Cuma, Aralık 4

Yer Kabuğu

Gidiyorduk düştük.
Tökezlemeden oldu. Sadece düştük. Topraktı yer pantolonum kirlendi,çırpmayı aklıma getiremeden yola devam ettim.
Altında birşeyler aranacak cümleler değil bunlar.Sadece olanları söylüyorum,bi niteliği yok. Varsa da yazarak görmek istiyorum.Çünkü çoğu zaman öyle olur. Yani düşünmeden yazınca gelir her şey.
Yanımda C. vardı. Herkesin hayatında bir C. vardır zaten. Benimki de onlardan işte. Nasıl karizmatik duruyor demi. C. demesi. Sanki birşey.
O akşam yine balık ekmek yemeye gidiyorduk. Durup bi köşede sigara içelim dedik. Çünkü hava rüzgarlıydı ve bir köşeye sinip insanları izlemekten büyük keyif alıyorduk.
Bunu yaparken birbirimize hiç bakmadan konuşmak en büyük zevkimizdi. Birbiriyle bağlantısı olmayan cümleler kurduktan sonra biraz gülüştük ve yolumuza devam ettik. İşte ben o arada düştüm. Daha önce bir kere de C. düşmüştü benim yanımda. Sıramı savdığım için mutluyum.
Merdivenden düşmekten çok korkarım ben. Tercihim yumuşak ve düz zeminlerde ağır ağır ve düşeceğimi bir an öncesinde sezerek düşmektir.

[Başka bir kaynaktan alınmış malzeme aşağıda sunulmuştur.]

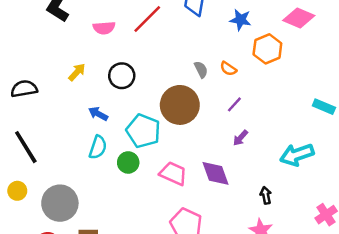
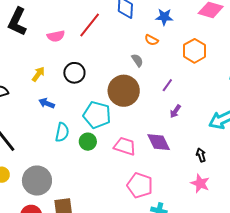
orange hexagon: (267, 49) -> (195, 51), moved
orange semicircle: (228, 69) -> (151, 40), moved
blue arrow: (98, 114) -> (47, 103), moved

Diğer türlüsünden hiç haz etmem. Sinsice gelen tökezlemelerden yahut çelmelerden.
Geçen yıllarda hatırlıyorum dershanede bir hocayı bir kıza çelme takmaya çalışırken görmüştüm. Hiç beklemezdim o hocadan,çok şaşırmıştım.

C. fotoğraf makinasını getirmeyi unuttuğu için yeni fotoğrafım yok. Çünkü ben sadece C. ile fotoğraf çekinmekten hoşlanırım. Ama o bu sefer masanın üzerinde bırakmış. Öyle söyledi,fena halde canımı sıktı bu durum ya neyse.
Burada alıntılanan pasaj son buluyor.